### Problem to work on
An exact copy of the data below is needed; please leave out any pictures.
### Supplied material
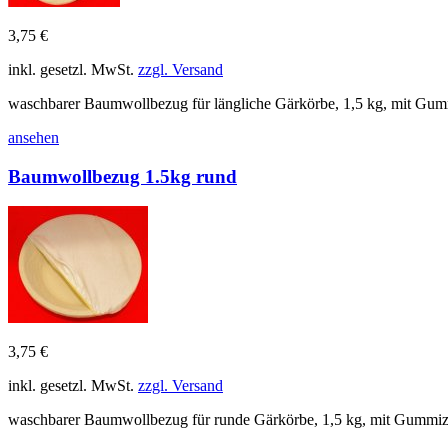
3,75 €
inkl. gesetzl. MwSt.
zzgl. Versand
waschbarer Baumwollbezug für längliche Gärkörbe, 1,5 kg, mit Gu
ansehen
Baumwollbezug 1.5kg rund
3,75 €
inkl. gesetzl. MwSt.
zzgl. Versand
waschbarer Baumwollbezug für runde Gärkörbe, 1,5 kg, mit Gummi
######
### Response box
3,75 €
inkl. gesetzl. MwSt.
zzgl. Versand
waschbarer Baumwollbezug für längliche Gärkörbe, 1,5 kg, mit Gu
ansehen
Baumwollbezug 1.5kg rund
3,75 €
inkl. gesetzl. MwSt.
zzgl. Versand
waschbarer Baumwollbezug für runde Gärkörbe, 1,5 kg, mit Gummi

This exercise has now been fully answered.